Mon commentaire "économique" portait sur un système dans lequel la SACEM rémunèrerait son protégé non plus au pro rata de la diffusion de ses z'oeuvres immortelles mais au kilo de CD, et clés USB vierge vendus au public, c'est à dire en dehors de tout critère de popularité ou de valeur artistique intrinsèque des oeuvres protégées. Voilà l'aberration, et voilà la prébende.
Concernant le reste: nos z'artistes (je pense tout à coup à ce poète immortel, Maxime le Forestier, qui pousse des cris d'effraie, et dans les mauvais moments, quand il est vraiment fâché, des cris d'orfraie, face au "téléchargement illégal" qui, prétend-il, le met sur la paille) risquent d'avoir une mauvaise surprise: ce qui est téléchargé en quantités industrielles, n'est nullement leurs dernières créations, qui ne valent pas un pet de hanneton, mais leurs vieilleries touchantes, celles du temps des gauloises bleues, que l'on entend parfois sur Radio Nostalgie, bref les créations d'autrefois, quand la chanson française existait encore, oui la chanson française, car désolé cher Marcel, mais ce ne sont pas prioritairement les concerts historiques de Jonathan Dugenou à la salle Playel dans les années 57-59, ses meilleures, que les foules s'arrachent sur Internet; risquent d'avoir une mauvaise surprise car pfffuit: pendant la suspension du téléchargement, la mévente de leurs "créations" se poursuivra. Pourquoi ?A vrai dire, le disque n'a guère augmenté de prix en termes bruts et absolus, il est vrai, mais quand on considère qu'une chanson de Charles Aznavour chantée par son auteur, pour peu qu'elle ait été fredonnée par le plombier de l'époque, et dont le prix de vente revenait à 1,50 francs en 1969 quand elle est sortie en disque 45 t ou 33 t vinyl, a été redistribuée, et réédité dans des dizaines de compilations et rééditions depuis cette époque, toujours pour le même prix (suivant votre base de calcul qui donne à un franc de l'époque la valeur d'un euro d'aujourd'hui), et sur des supports ouverts à toutes les techniques de reproduction,
ce qui n'était pas le cas du vinyle en 1969, force est de se rendre à l'évidence: le disque numérique est très cher pour ce qu'il offre de consommable.

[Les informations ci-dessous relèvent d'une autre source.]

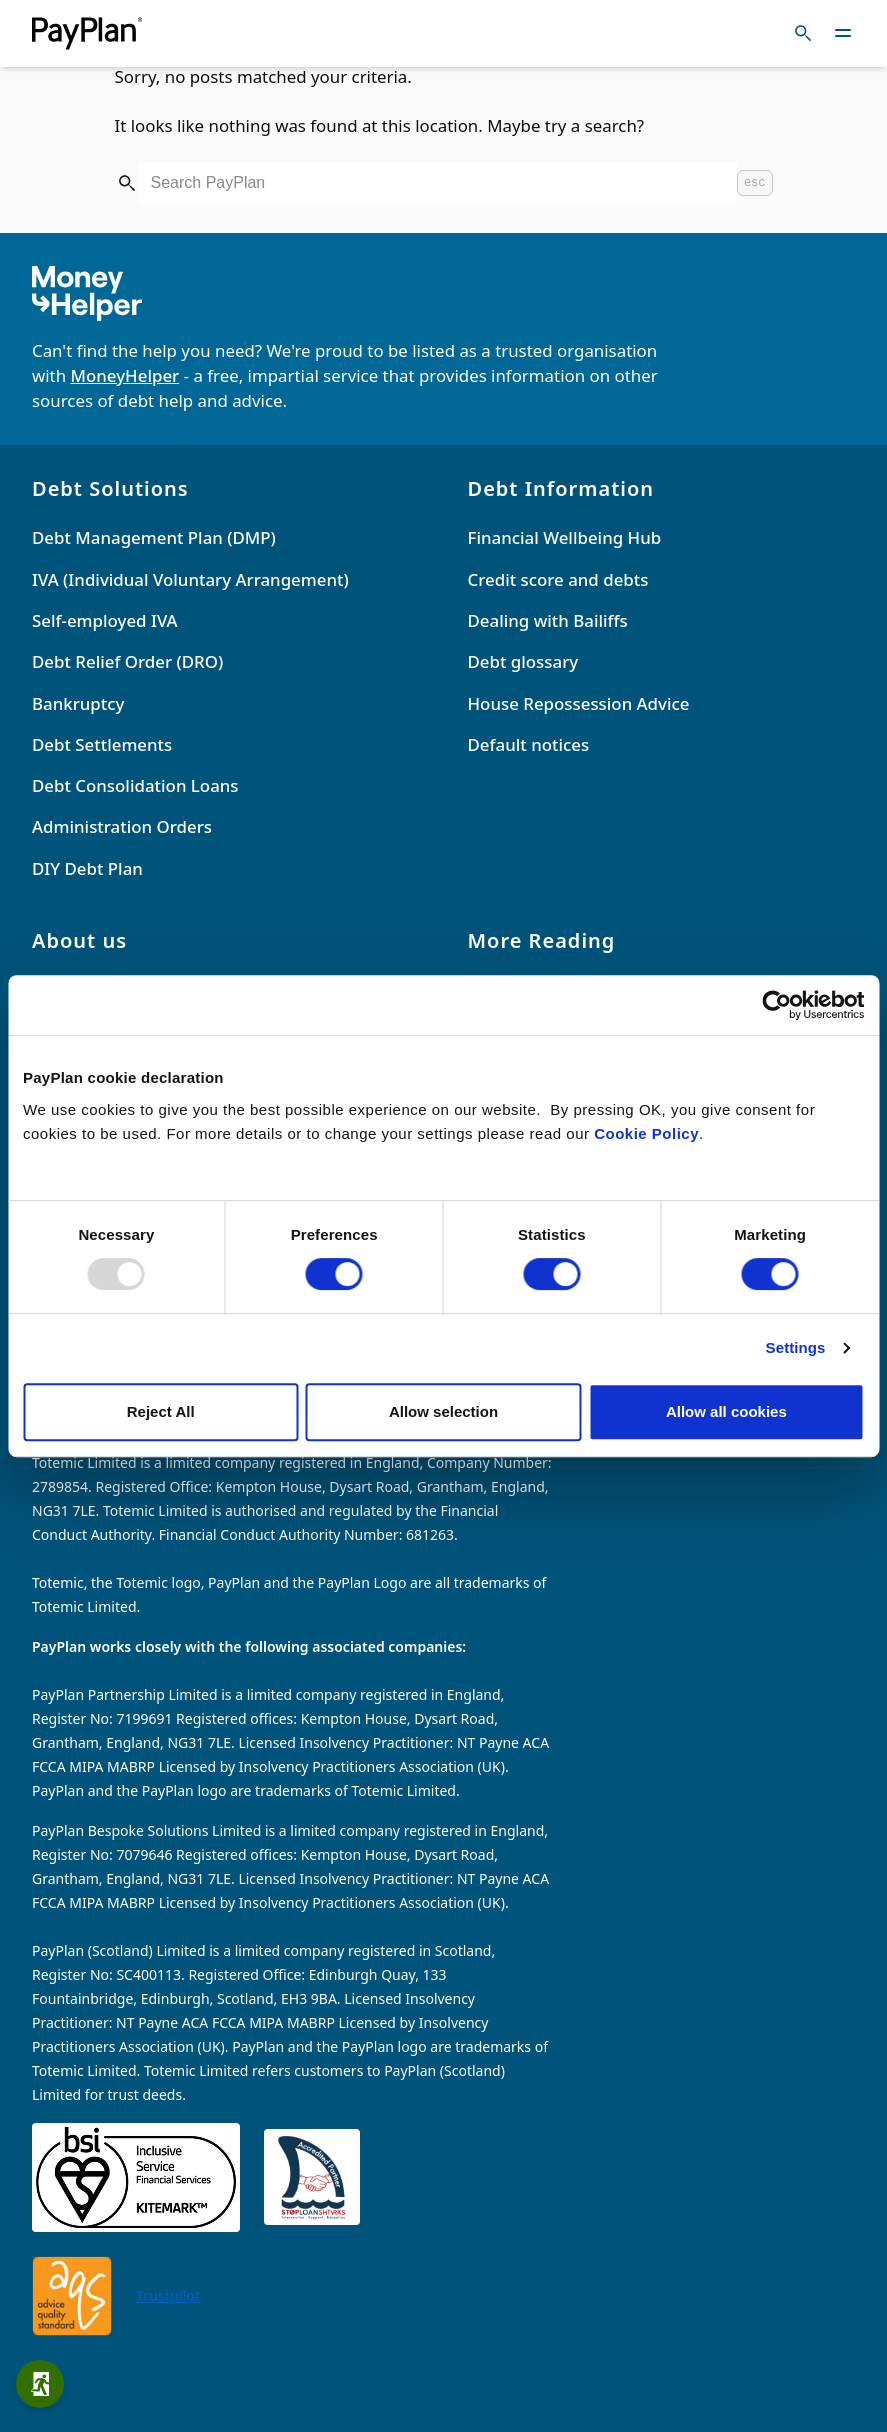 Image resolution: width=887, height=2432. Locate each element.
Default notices (529, 744)
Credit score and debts (558, 579)
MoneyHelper (125, 375)
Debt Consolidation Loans (135, 785)
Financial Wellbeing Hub (565, 537)
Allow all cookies (726, 1411)
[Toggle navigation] (843, 33)
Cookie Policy (646, 1133)
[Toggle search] (803, 33)
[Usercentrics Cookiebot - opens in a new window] (776, 1005)
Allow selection (443, 1411)
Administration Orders (122, 826)
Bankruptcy (78, 703)
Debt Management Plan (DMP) (154, 537)
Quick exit (46, 2384)
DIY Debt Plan (87, 868)
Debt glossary (523, 661)
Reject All (161, 1411)
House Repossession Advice (579, 703)
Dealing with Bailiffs (548, 620)
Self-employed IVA (105, 620)
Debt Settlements (102, 744)
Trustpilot (168, 2295)
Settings (796, 1347)
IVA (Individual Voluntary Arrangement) (190, 579)
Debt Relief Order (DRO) (127, 661) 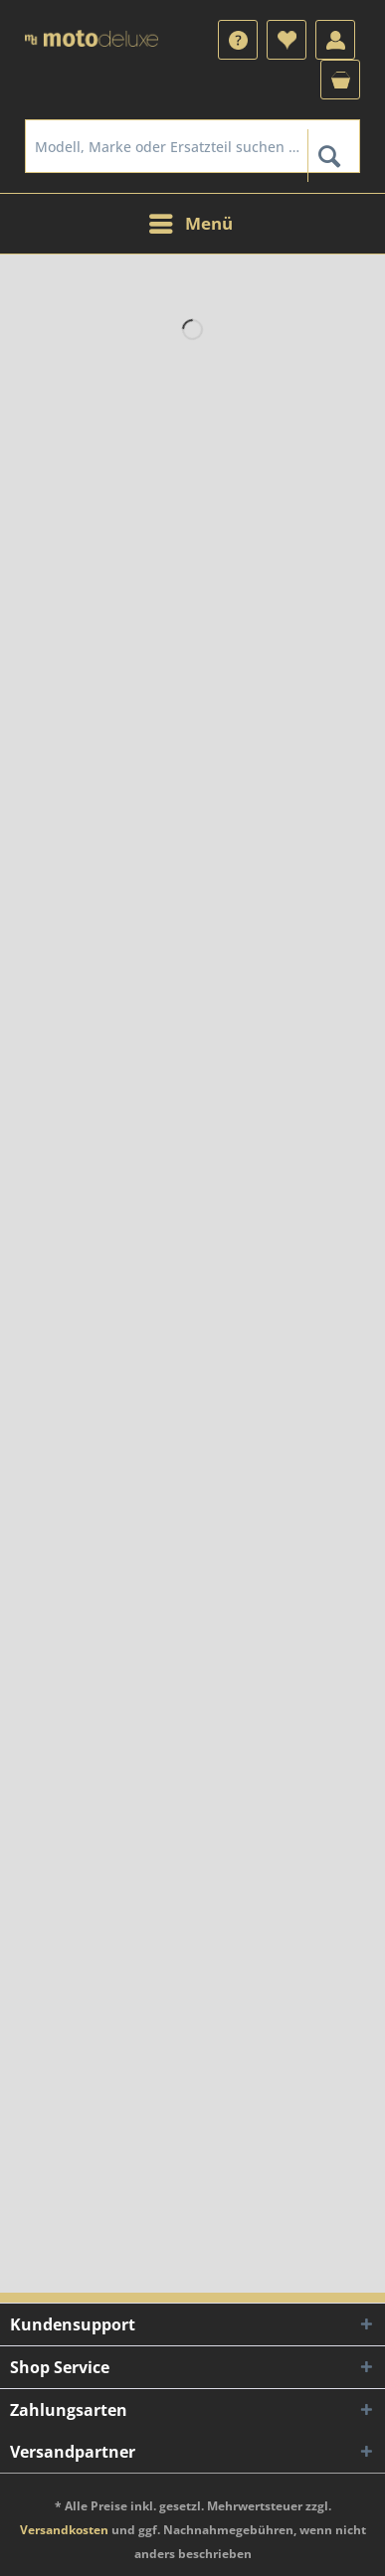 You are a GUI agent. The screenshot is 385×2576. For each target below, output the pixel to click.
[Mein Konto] (335, 40)
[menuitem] (238, 40)
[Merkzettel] (286, 40)
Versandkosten (64, 2529)
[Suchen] (328, 155)
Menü (191, 221) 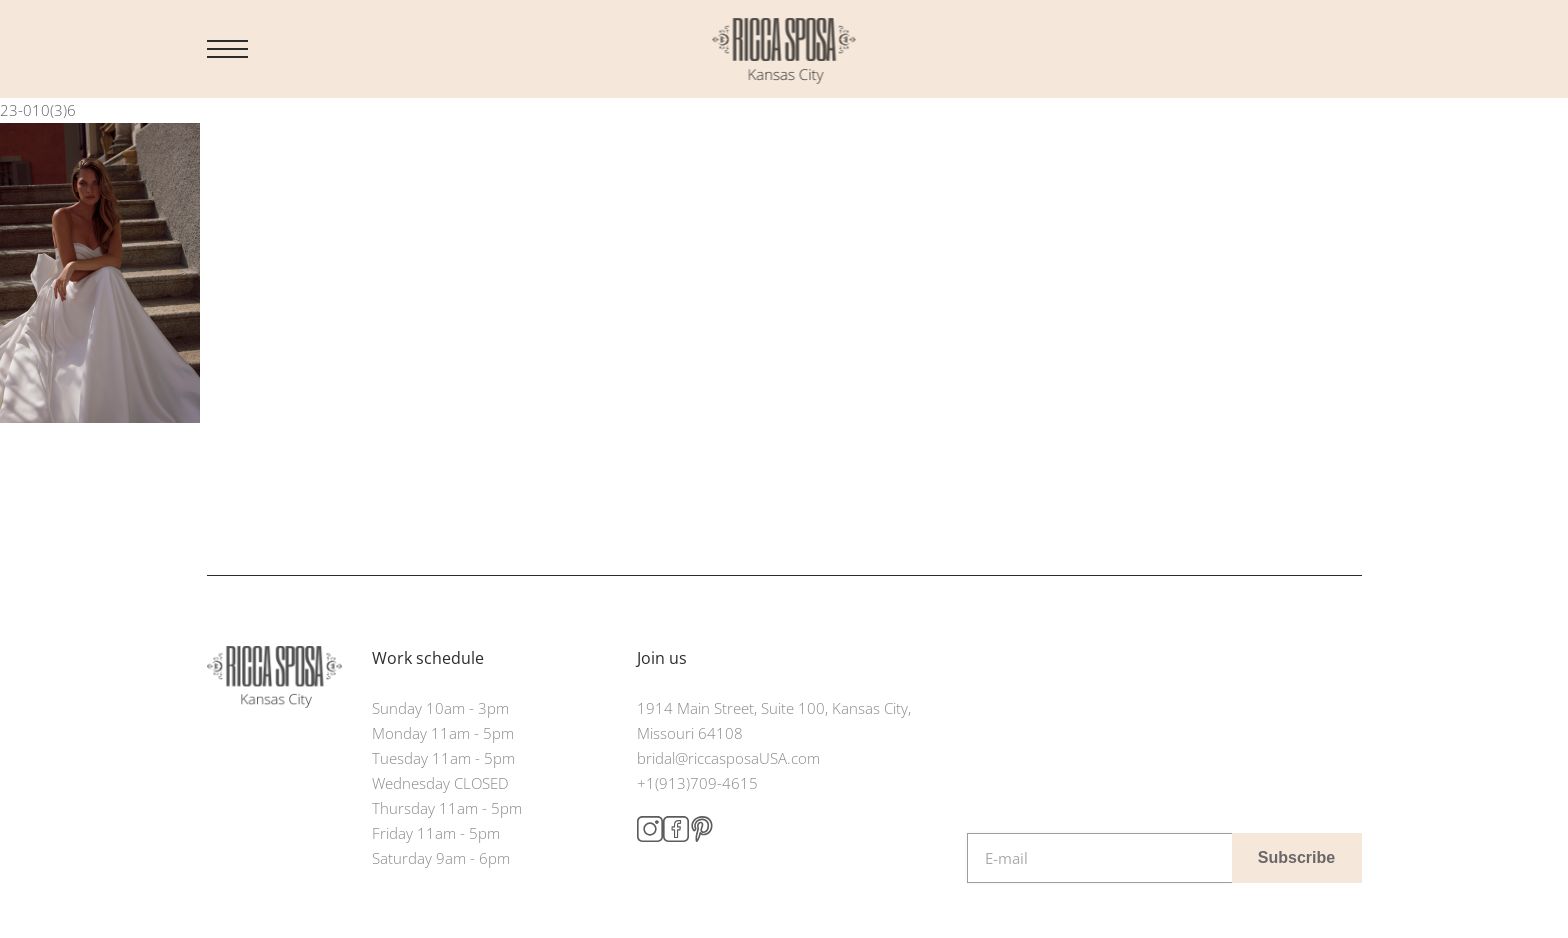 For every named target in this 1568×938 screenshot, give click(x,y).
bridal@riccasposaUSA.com (728, 758)
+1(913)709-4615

Le téléchargement légal propose la chanson de C. Aznavour à 0,99 euros, la vieillerie genre "Emmenez-moi au bout de la Terre" sortie en 1969. Or 0,99 euros, ça n'est pas du tout 1,50 francs, pour une vieille chose usée jusqu'à la corde et qui est étrangère à toute création nouvelle. En 1969, son prix vendue sur support non transférable était justifié, en 2009, plus du tout.
Quand au "packaging" du CD, nous touchons à l'injure au client: pochettes de plastique dur qui se brisent dès le troisième usage, froissent les livrets qui y sont bourrés, ne peuvent s'empiler (glissent les unes sur les autres, tombent et se brisent comme des oeufs), sont volumineuses au point d'obliger leur collectionneur à se remeubler pour pouvoir les ranger dès que leur nombre prend des proportions intéressantes , etc.
Si le téléchargement illégal doit être réprimé du point de vue de ceux qu'il lèse, c'est parce qu'il entame leur rente sur leurs vieilles productions; les artistes plus audacieux, plus jeunes aussi, ont un point de vue plus modéré sur la question: ils savent que leurs oeuvres doivent être connues, diffusées, risquées au grand public avant de leur faire gagner de l'argent, et le téléchargement illégal qui contribue largement à cela, peut leur être un atout.
Enfin qui osera dire tout haut cette vérité simple: plus on télécharge ce qu'on aime, plus
on achète et demande du même matériau, au fur et à mesure que l'on éduque et affine son goût.